By Nolan Trowe: For Complete Post, Click Here…
It costs me around $1,000 a month to urinate. That’s more than $30 a day. My catheters are just one of the essential medical devices that I need to survive. Since having a spinal cord injury in 2016, I have what’s called a neurogenic bladder. I can’t relieve myself without the use of an intermittent catheter, which means I have to make sure I have enough of them to get me through to the next shipment from my medical supply company.
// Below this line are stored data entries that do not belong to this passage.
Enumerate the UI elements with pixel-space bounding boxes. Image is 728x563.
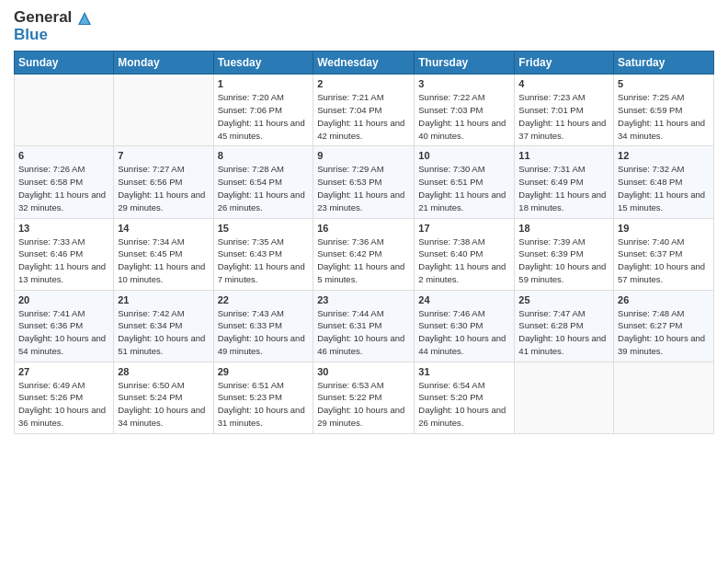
calendar-cell: 18Sunrise: 7:39 AM Sunset: 6:39 PM Dayli… <box>515 218 614 290</box>
page: General Blue SundayMondayTuesdayWednesda… <box>0 0 728 563</box>
calendar-cell: 31Sunrise: 6:54 AM Sunset: 5:20 PM Dayli… <box>415 362 515 433</box>
day-info: Sunrise: 7:35 AM Sunset: 6:43 PM Dayligh… <box>218 236 310 286</box>
day-number: 16 <box>317 223 410 234</box>
day-number: 10 <box>418 150 510 161</box>
calendar-cell: 23Sunrise: 7:44 AM Sunset: 6:31 PM Dayli… <box>313 290 415 362</box>
day-info: Sunrise: 7:42 AM Sunset: 6:34 PM Dayligh… <box>118 307 209 358</box>
day-number: 11 <box>518 150 609 161</box>
day-info: Sunrise: 6:53 AM Sunset: 5:22 PM Dayligh… <box>317 379 410 430</box>
logo-blue-text: Blue <box>14 27 48 44</box>
calendar-cell: 25Sunrise: 7:47 AM Sunset: 6:28 PM Dayli… <box>515 290 614 362</box>
day-number: 5 <box>618 78 710 89</box>
calendar-week-row: 6Sunrise: 7:26 AM Sunset: 6:58 PM Daylig… <box>15 146 714 218</box>
day-number: 14 <box>118 223 209 234</box>
day-number: 23 <box>317 294 410 305</box>
day-info: Sunrise: 7:36 AM Sunset: 6:42 PM Dayligh… <box>317 236 410 286</box>
day-info: Sunrise: 7:27 AM Sunset: 6:56 PM Dayligh… <box>118 163 209 213</box>
day-number: 1 <box>218 78 310 89</box>
day-info: Sunrise: 7:32 AM Sunset: 6:48 PM Dayligh… <box>618 163 710 213</box>
calendar-week-row: 1Sunrise: 7:20 AM Sunset: 7:06 PM Daylig… <box>15 75 714 146</box>
day-number: 4 <box>518 78 609 89</box>
col-header-friday: Friday <box>515 52 614 75</box>
calendar-cell: 16Sunrise: 7:36 AM Sunset: 6:42 PM Dayli… <box>313 218 415 290</box>
logo: General Blue <box>14 9 93 43</box>
day-number: 3 <box>418 78 510 89</box>
calendar-cell <box>515 362 614 433</box>
day-number: 2 <box>317 78 410 89</box>
header: General Blue <box>14 9 714 43</box>
day-info: Sunrise: 7:25 AM Sunset: 6:59 PM Dayligh… <box>618 91 710 142</box>
day-number: 7 <box>118 150 209 161</box>
day-number: 27 <box>18 366 109 377</box>
calendar-cell: 28Sunrise: 6:50 AM Sunset: 5:24 PM Dayli… <box>114 362 213 433</box>
calendar-cell: 27Sunrise: 6:49 AM Sunset: 5:26 PM Dayli… <box>15 362 114 433</box>
calendar-cell <box>114 75 213 146</box>
calendar-cell: 4Sunrise: 7:23 AM Sunset: 7:01 PM Daylig… <box>515 75 614 146</box>
day-info: Sunrise: 7:39 AM Sunset: 6:39 PM Dayligh… <box>518 236 609 286</box>
calendar-cell: 13Sunrise: 7:33 AM Sunset: 6:46 PM Dayli… <box>15 218 114 290</box>
col-header-monday: Monday <box>114 52 213 75</box>
calendar-cell: 30Sunrise: 6:53 AM Sunset: 5:22 PM Dayli… <box>313 362 415 433</box>
day-info: Sunrise: 7:46 AM Sunset: 6:30 PM Dayligh… <box>418 307 510 358</box>
calendar-cell: 10Sunrise: 7:30 AM Sunset: 6:51 PM Dayli… <box>415 146 515 218</box>
day-info: Sunrise: 7:30 AM Sunset: 6:51 PM Dayligh… <box>418 163 510 213</box>
calendar-cell: 2Sunrise: 7:21 AM Sunset: 7:04 PM Daylig… <box>313 75 415 146</box>
calendar-table: SundayMondayTuesdayWednesdayThursdayFrid… <box>14 51 714 433</box>
calendar-cell: 14Sunrise: 7:34 AM Sunset: 6:45 PM Dayli… <box>114 218 213 290</box>
day-info: Sunrise: 7:26 AM Sunset: 6:58 PM Dayligh… <box>18 163 109 213</box>
day-info: Sunrise: 7:47 AM Sunset: 6:28 PM Dayligh… <box>518 307 609 358</box>
day-info: Sunrise: 6:50 AM Sunset: 5:24 PM Dayligh… <box>118 379 209 430</box>
day-number: 20 <box>18 294 109 305</box>
calendar-cell: 1Sunrise: 7:20 AM Sunset: 7:06 PM Daylig… <box>213 75 313 146</box>
calendar-cell: 5Sunrise: 7:25 AM Sunset: 6:59 PM Daylig… <box>614 75 714 146</box>
day-info: Sunrise: 6:54 AM Sunset: 5:20 PM Dayligh… <box>418 379 510 430</box>
calendar-cell: 17Sunrise: 7:38 AM Sunset: 6:40 PM Dayli… <box>415 218 515 290</box>
calendar-cell: 21Sunrise: 7:42 AM Sunset: 6:34 PM Dayli… <box>114 290 213 362</box>
day-number: 25 <box>518 294 609 305</box>
calendar-header-row: SundayMondayTuesdayWednesdayThursdayFrid… <box>15 52 714 75</box>
day-info: Sunrise: 7:41 AM Sunset: 6:36 PM Dayligh… <box>18 307 109 358</box>
calendar-cell: 12Sunrise: 7:32 AM Sunset: 6:48 PM Dayli… <box>614 146 714 218</box>
day-info: Sunrise: 7:43 AM Sunset: 6:33 PM Dayligh… <box>218 307 310 358</box>
day-number: 22 <box>218 294 310 305</box>
day-number: 31 <box>418 366 510 377</box>
day-info: Sunrise: 7:23 AM Sunset: 7:01 PM Dayligh… <box>518 91 609 142</box>
day-info: Sunrise: 7:31 AM Sunset: 6:49 PM Dayligh… <box>518 163 609 213</box>
day-info: Sunrise: 7:44 AM Sunset: 6:31 PM Dayligh… <box>317 307 410 358</box>
col-header-tuesday: Tuesday <box>213 52 313 75</box>
calendar-cell: 15Sunrise: 7:35 AM Sunset: 6:43 PM Dayli… <box>213 218 313 290</box>
day-number: 12 <box>618 150 710 161</box>
col-header-wednesday: Wednesday <box>313 52 415 75</box>
calendar-cell: 6Sunrise: 7:26 AM Sunset: 6:58 PM Daylig… <box>15 146 114 218</box>
day-info: Sunrise: 7:28 AM Sunset: 6:54 PM Dayligh… <box>218 163 310 213</box>
day-info: Sunrise: 7:20 AM Sunset: 7:06 PM Dayligh… <box>218 91 310 142</box>
day-info: Sunrise: 6:49 AM Sunset: 5:26 PM Dayligh… <box>18 379 109 430</box>
day-number: 24 <box>418 294 510 305</box>
day-number: 26 <box>618 294 710 305</box>
day-number: 19 <box>618 223 710 234</box>
calendar-cell: 20Sunrise: 7:41 AM Sunset: 6:36 PM Dayli… <box>15 290 114 362</box>
calendar-cell: 11Sunrise: 7:31 AM Sunset: 6:49 PM Dayli… <box>515 146 614 218</box>
day-number: 8 <box>218 150 310 161</box>
calendar-week-row: 27Sunrise: 6:49 AM Sunset: 5:26 PM Dayli… <box>15 362 714 433</box>
calendar-cell: 24Sunrise: 7:46 AM Sunset: 6:30 PM Dayli… <box>415 290 515 362</box>
col-header-thursday: Thursday <box>415 52 515 75</box>
calendar-cell: 9Sunrise: 7:29 AM Sunset: 6:53 PM Daylig… <box>313 146 415 218</box>
calendar-cell: 3Sunrise: 7:22 AM Sunset: 7:03 PM Daylig… <box>415 75 515 146</box>
day-number: 15 <box>218 223 310 234</box>
logo-icon <box>76 10 93 27</box>
day-number: 6 <box>18 150 109 161</box>
day-number: 17 <box>418 223 510 234</box>
calendar-cell: 29Sunrise: 6:51 AM Sunset: 5:23 PM Dayli… <box>213 362 313 433</box>
day-number: 18 <box>518 223 609 234</box>
calendar-week-row: 20Sunrise: 7:41 AM Sunset: 6:36 PM Dayli… <box>15 290 714 362</box>
calendar-week-row: 13Sunrise: 7:33 AM Sunset: 6:46 PM Dayli… <box>15 218 714 290</box>
day-info: Sunrise: 7:48 AM Sunset: 6:27 PM Dayligh… <box>618 307 710 358</box>
day-number: 28 <box>118 366 209 377</box>
day-info: Sunrise: 7:21 AM Sunset: 7:04 PM Dayligh… <box>317 91 410 142</box>
calendar-cell: 19Sunrise: 7:40 AM Sunset: 6:37 PM Dayli… <box>614 218 714 290</box>
day-info: Sunrise: 7:33 AM Sunset: 6:46 PM Dayligh… <box>18 236 109 286</box>
day-info: Sunrise: 7:22 AM Sunset: 7:03 PM Dayligh… <box>418 91 510 142</box>
col-header-saturday: Saturday <box>614 52 714 75</box>
day-info: Sunrise: 6:51 AM Sunset: 5:23 PM Dayligh… <box>218 379 310 430</box>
The anxiety of rationing how many times a day you can urinate is exhausting. Imagine you only have enough supplies to go five or six times. Sure, there are the obvious physical dangers of such rationing: higher risk for urinary tract infections, dehydration, autonomic dysreflexia and so on. However, the worst part of all of it is the anguish and despair that one feels when they are running out of something that they quite frankly cannot live without. No exceptions.
In March 2020, as people scrambled about buying up all of the hand sanitizer, wipes, toilet paper, gloves, and God knows what else, I really only had two things on my mind. One, my catheters and two, my nerve medications. The pandemic highlighted for me, as it did for many people with disabilities, just how vulnerable we are when it comes to disaster preparedness. My mind reeled as more and more establishments shuttered their doors. Was the world ending? And if it was, how in the hell was I going to get my catheters? How would I survive?